Information about the battle was obtained, obviously, from the Hanseatic merchants who traded with Novgorod, about which S. N. Azbelev wrote. specially studied the question of the role of the Novgorodians in the Battle of Kulikovo.

In the message of Albert Krantz, S. N. Azbelev argues, it is about “the attack of the Lithuanian army on the Novgorod detachment, returning … to Novgorod along the Lithuanian border. It is quite possible that the additional indication of Krantz, who writes that the Tatars also took part in this attack, was also true: some of the Tatars who fled from the Kulikovo field could join the Lithuanian detachments … The record of Epiphanius the Wise, dated September 20, 1380 (i.e. through 12 days after the Battle of Kulikovo): "… the news will come, as if Lithuania is coming from the Hagaryans (ie, with the Tatars)" … However, the clash with the Novgorodians, obviously, exhausted the military potential of the Lithuanian army.

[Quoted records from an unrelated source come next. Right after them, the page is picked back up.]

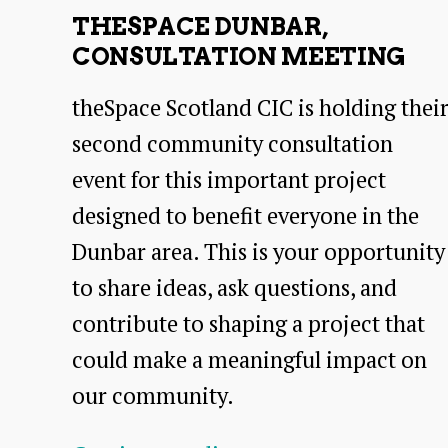
THESPACE DUNBAR,
CONSULTATION MEETING
theSpace Scotland CIC is holding thei
second community consultation
event for this important project
designed to benefit everyone in the
Dunbar area. This is your opportunity
to share ideas, ask questions, and
contribute to shaping a project that
could make a meaningful impact on
our community.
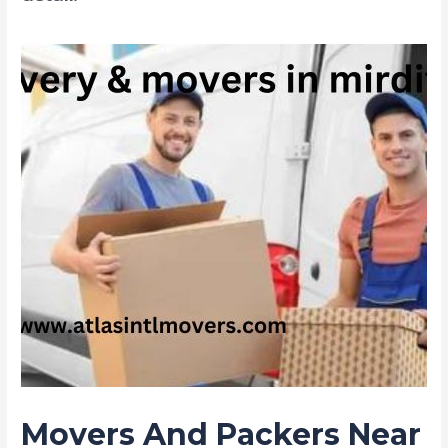
Movers And Packers Near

The German information about the great battle is especially significant in the sense that the hierarch of the Catholic Church, Albert Krantz, is clearly dissatisfied with the victory of the Russians in the "greatest in the memory of people" battle and, not without gloating, reports revenge to the winners, trying to exaggerate its actual scale and significance.

Meanwhile, in the Mongol world, not to mention the Byzantine, Orthodox world, the defeat of Mamai was perceived in a completely different way.

One more thing. The famous collection of Vladimir Dahl "Proverbs of the Russian people" contains (even in two versions) the proverb: "A lot of trouble has been done to us - the Crimean Khan and the Pope." The unification, the rapprochement of so far from each other, seemingly, having nothing in common, sources of "troubles" would not be very logical if the historical reality that we are talking about did not take place, and which was imprinted in one way or another in the legends about the Battle of Kulikovo where the owner of the Crimea Mamai, the "fryazhskaya" Kafa and Rome are connected. I am by no means claiming that the above proverb directly reflected the events of 1380, but I still consider it possible to see here a kind of trace of the historical memory of those times.

It is possible that some readers will perceive it as a kind of oddity or even absurdity of the unification in the 1370s of the West (primarily the Genoese) with the Asian Mamayev Horde in the campaign against Russia. But there is also another, later - and no less striking - example: the unification of the West with the Turkish Empire in the Crimean War against Russia in the 1850s (and again, the "knot" - Crimea!). A comparison of these events can clarify a lot. And this kind of situation can arise in our time. The Battle of Kulikovo is not only the glory of the past, but also a lesson for the future.